Thursday, May 22, 2008

15. Ed Chi, "Enhancing the Social Web through Augmented Social Cognition research"



PARC Forum: May 1, 2008, 4:00 p.m., George E. Pake Auditorium, Palo Alto, CA ,USA

Enhancing the Social Web through Augmented Social Cognition research

Ed Chi, PARC Augmented Social Cognition group

We are experiencing the new Social Web, where people share, communicate, commiserate, and conflict with each other. As evidenced by Wikipedia and del.icio.us, Web 2.0 environments are turning people into social information foragers and sharers. Users interact to resolve conflicts and jointly make sense of topic areas from "Obama vs. Clinton" to "Islam."

PARC's Augmented Social Cognition researchers -- who come from cognitive psychology, computer science, HCI, sociology, and other disciplines -- focus on understanding how to "enhance a group of people's ability to remember, think, and reason". Through Web 2.0 systems like social tagging, blogs, Wikis, and more, we can finally study, in detail, these types of enhancements on a very large scale.

In this Forum, we summarize recent PARC work and early findings on: (1) how conflict and coordination have played out in Wikipedia, and how social transparency might affect reader trust; (2) how decreasing interaction costs might change participation in social tagging systems; and (3) how computation can help organize user-generated content and
metadata.


Bio:
Ed H. Chi is a senior research scientist and area manager of PARC's Augmented Social Cognition group. His previous work includes understanding Information Scent (how users navigate and make sense of information environments like the Web), as well as developing information visualizations such as the "Spreadsheet for Visualization" (which allows users to explore data through a spreadsheet metaphor where each cell holds an entire data set with a full-fledged visualization). He has also worked on computational molecular biology, ubiquitous computing systems, and recommendation and personalized search engines. Ed has over 19 patents and has been conducting research on user interface software systems since 1993. He has been quoted in the Economist, Time Magazine, LA Times, Slate, and the Associated Press. Ed completed his B.S., M.S., and Ph.D. degrees from the University of Minnesota between 1992 and 1999. In his spare time, he is an avid Taekwondo black belt, photographer, and snowboarder.

1 comment:

Ed H. Chi said...

We got this feedback from email:

I wanted to follow up on our many conversations regarding the wonderful
series on Web 2.0 that you helped assemble at PARC last year. I attended
them for both professional development, as part of my sabbatical learning,
and to help our computer science division try to understand how to both
approach Web 2.0 as a subject, and practice it as a discipline.
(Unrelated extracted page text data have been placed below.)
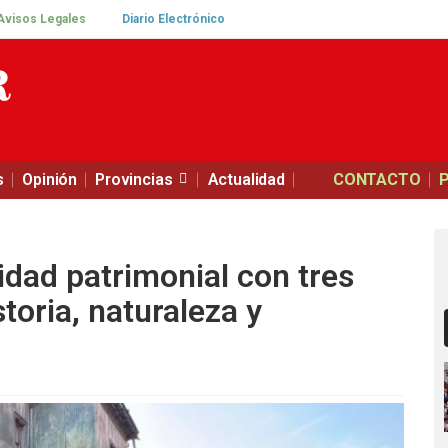
Avisos Legales
Diario Electrónico
s
Opinión
Provincias
Actualidad
CONTACTO
idad patrimonial con tres
toria, naturaleza y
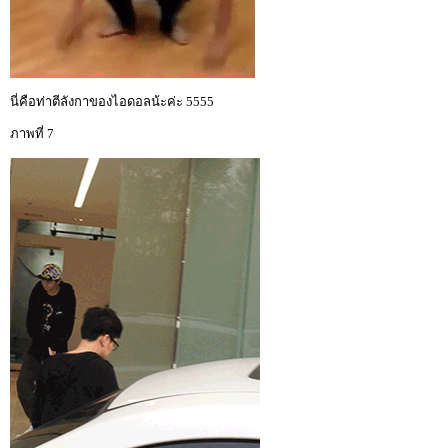
นี่คือท่าตีลังกาของไอดอลน้ะค่ะ 5555
ภาพที่ 7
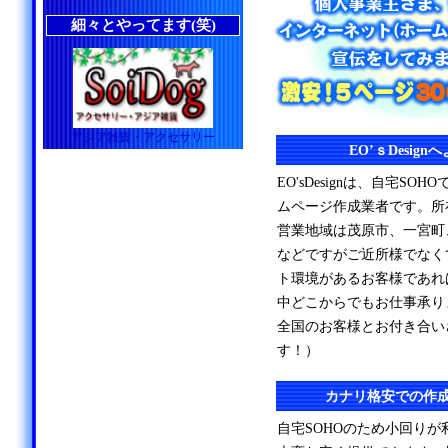
細々とやってます(笑)
アジア雑貨・アクセサリー
EO’ｓDesig
EO'sDesignは、自宅S
ムページ作成業者です。所
営業地域は茂原市、一宮町
などですがご近所様でなく
ト環境があるお客様であれ
中どこからでもお仕事承り
全国のお客様とお付き合い
す！）
カナリ格安での作
自宅SOHOのため小回り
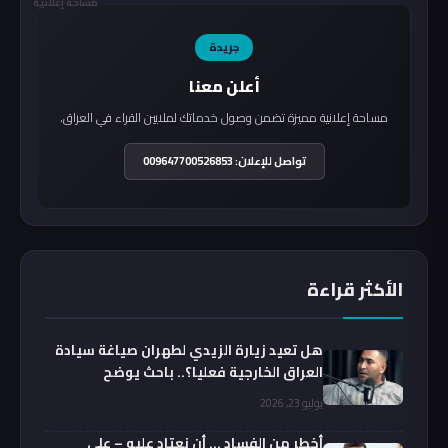
مساحة إعلانية
جريدة
أعلن معنا
مساحة إعلانية مميزة تضمن وصول خدماتك لملايين القراء في العراق.
تواصل للإعلان: 009647700526853
الأكثر قراءة
هل تعيد زيارة الزيدي لطهران صياغة سيادة
العراق الخارجية فعليا؟.. باحث يوضح
يوليو 23, 2026
أخطر من الفساد … أن نعتاد عليه – علي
The speakers, topics, and companies you assembled helped give us a much
better idea about Web 2.0 as an evolution of human interaction and
collaboration, and has already spawned both a new Web 2.0 course within our
division, as well as a larger appreciation of 'Civilization 2.0'.
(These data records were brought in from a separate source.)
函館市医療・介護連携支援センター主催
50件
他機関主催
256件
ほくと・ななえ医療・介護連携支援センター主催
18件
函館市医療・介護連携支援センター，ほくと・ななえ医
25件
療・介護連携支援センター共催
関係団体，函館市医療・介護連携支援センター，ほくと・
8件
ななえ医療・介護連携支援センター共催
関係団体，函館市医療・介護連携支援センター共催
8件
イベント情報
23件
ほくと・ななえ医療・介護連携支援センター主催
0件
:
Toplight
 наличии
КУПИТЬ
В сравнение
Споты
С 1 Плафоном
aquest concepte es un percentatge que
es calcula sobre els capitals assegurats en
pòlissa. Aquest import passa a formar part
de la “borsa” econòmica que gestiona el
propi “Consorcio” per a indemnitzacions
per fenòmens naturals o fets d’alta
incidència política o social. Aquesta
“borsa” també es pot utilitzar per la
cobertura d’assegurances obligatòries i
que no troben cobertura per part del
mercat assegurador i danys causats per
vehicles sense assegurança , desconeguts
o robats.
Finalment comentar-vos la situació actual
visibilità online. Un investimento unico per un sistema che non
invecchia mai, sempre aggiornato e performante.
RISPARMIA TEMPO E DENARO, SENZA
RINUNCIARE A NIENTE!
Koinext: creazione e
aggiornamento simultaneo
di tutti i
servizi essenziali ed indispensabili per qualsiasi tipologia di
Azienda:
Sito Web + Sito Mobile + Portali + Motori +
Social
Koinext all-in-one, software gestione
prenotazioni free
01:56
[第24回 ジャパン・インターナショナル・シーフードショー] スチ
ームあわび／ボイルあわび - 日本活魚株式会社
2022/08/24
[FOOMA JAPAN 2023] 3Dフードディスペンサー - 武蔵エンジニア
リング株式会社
We'd like to follow up on potentially linking to the PARC material as an OER
(Open Educational Resource) which will allow us to quickly assemble content
around a foundation of Web 2.0 topics. We are discussing developing an
iTunesU facility within Foothill and De Anza Colleges, and hope that someday
you might be repurpose much of the PARC forum archives as podcast material.

We live in a world where some of the most important learning goes on in
seminars such as the PARC Forum series, and hope that someday many of our
students can benefit from these seminars as much as I did in your series.